The modern trope I call “undesirable desire”—desire for that which is marked as undesirable, that which “‘ought not to be desired’” or even “‘that may not be desired’”—appears to embody just such a paradoxical dialectic of celebration and condemnation, fascination and repulsion, embrace and negation. But paradox and incongruity cannot suffice to explain why romance—specifically, romances structured around undesirable desire—is so ubiquitous a feature of literature that parades its own anti-romantic cynicism and lack of sentimentality.
It has long been assumed, as Margot Norris, for example, puts it in her overview of modernism for The Columbia History of the American Novel, that high modernism wed “an antiromantic intellectual bias” to an “elitist reaction against . . . the greedy materialism, cultural philistinism, and spiritual bankruptcy of modern society” (316–17). It’s not surprising that the modernists’ fascination with romance would take clandestine, even hidden shape, since most of the modernist writers were challenging sentimentality and romance. And various social movements, principally feminism’s first wave, were exposing the romance paradigm as ideology. At the same time, a national obsession with race, ethnicity, nationality, and “type” was stressing group rather than individual identity. At this juncture, then, one would expect the romance narrative to be losing ground.

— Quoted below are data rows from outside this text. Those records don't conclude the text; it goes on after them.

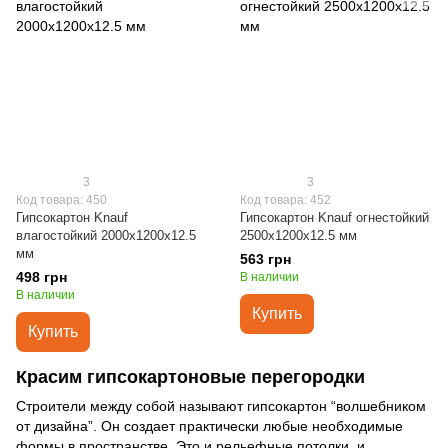
3
3
Код товара: 450
Код товара: 452
Гипсокартон Knauf
Гипсокартон Knauf огнестойкий
влагостойкий 2000x1200x12.5
2500x1200x12.5 мм
мм
563 грн
498 грн
В наличии
В наличии
Купить
Купить
Красим гипсокартоновые перегородки
Строители между собой называют гипсокартон “волшебником
от дизайна”. Он создает практически любые необходимые
формы в пространстве. Это и рельефные потолки, и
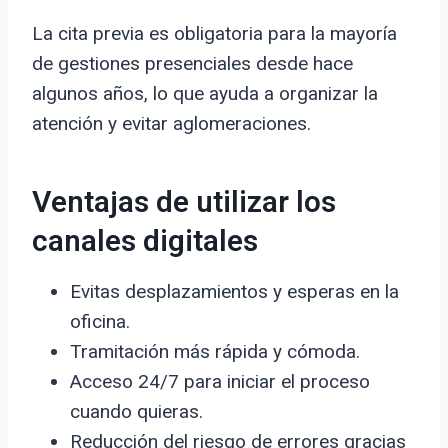
La cita previa es obligatoria para la mayoría
de gestiones presenciales desde hace
algunos años, lo que ayuda a organizar la
atención y evitar aglomeraciones.
Ventajas de utilizar los
canales digitales
Evitas desplazamientos y esperas en la
oficina.
Tramitación más rápida y cómoda.
Acceso 24/7 para iniciar el proceso
cuando quieras.
Reducción del riesgo de errores gracias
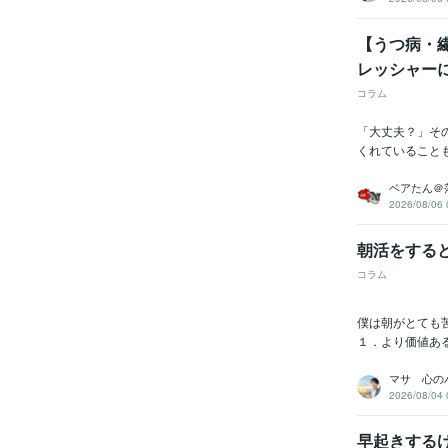
【うつ病・
レッシャー
コラム
「大丈夫？」そ
くれていること
ベアたん＠
2026/08/06 
朝活をする
コラム
僕は朝がとても
１．より価値ある
マサ 心の
2026/08/04 
早起きするけ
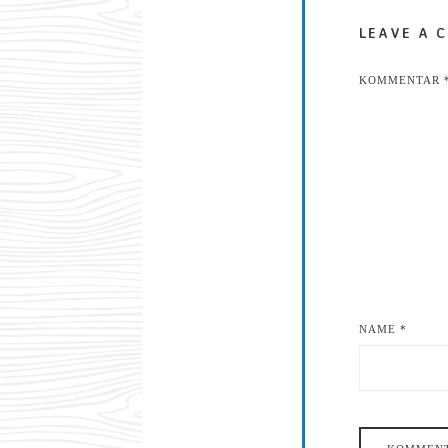
LEAVE A 
KOMMENTAR
NAME
*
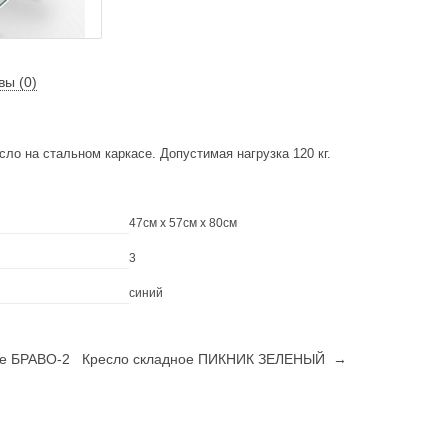
вы (0)
ло на стальном каркасе. Допустимая нагрузка 120 кг.
47см x 57см x 80см
3
синий
е БРАВО-2
Кресло складное ПИКНИК ЗЕЛЕНЫЙ →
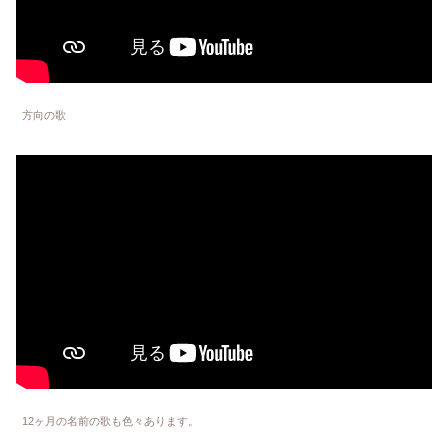
方向の歌
12ヶ月の名前の歌も色々あります。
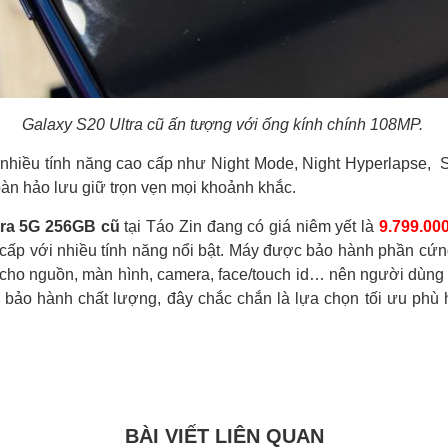
Galaxy S20 Ultra cũ ấn tượng với ống kính chính 108MP.
nhiều tính năng cao cấp như Night Mode, Night Hyperlapse, Si
n hảo lưu giữ trọn vẹn mọi khoảnh khắc.
tra 5G 256GB cũ
tại Táo Zin đang có giá niêm yết là
9.799.00
o cấp với nhiều tính năng nổi bật. Máy được bảo hành phần cứ
1 cho nguồn, màn hình, camera, face/touch id… nên người dùng 
 bảo hành chất lượng, đây chắc chắn là lựa chọn tối ưu phù
BÀI VIẾT LIÊN QUAN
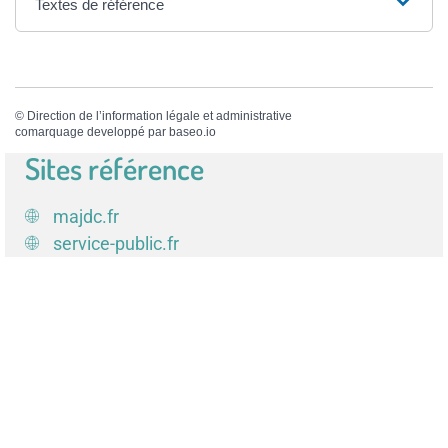
Textes de référence
©
Direction de l’information légale et administrative
comarquage developpé par
baseo.io
Sites référence
majdc.fr
service-public.fr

But the opposite has proved true. Just at the moment when the [End Page 145] terms for national belonging were being reset along ever more restrictive and race-related lines, there is a phenomenal explosion of interest in romance and marriage narratives. From society romance films to True Romance (which reaches a circulation of more than two million in this period) to popularly read sociological and psychological treatises devoted to taxonomies and assessments of various types of marriage (companionate, Boston, and so on), modern culture gives itself over with as much passion to the marriage story as it does to the story of national belonging and identity. And this is as true of the modernist writers as it is of the “booboisie” they...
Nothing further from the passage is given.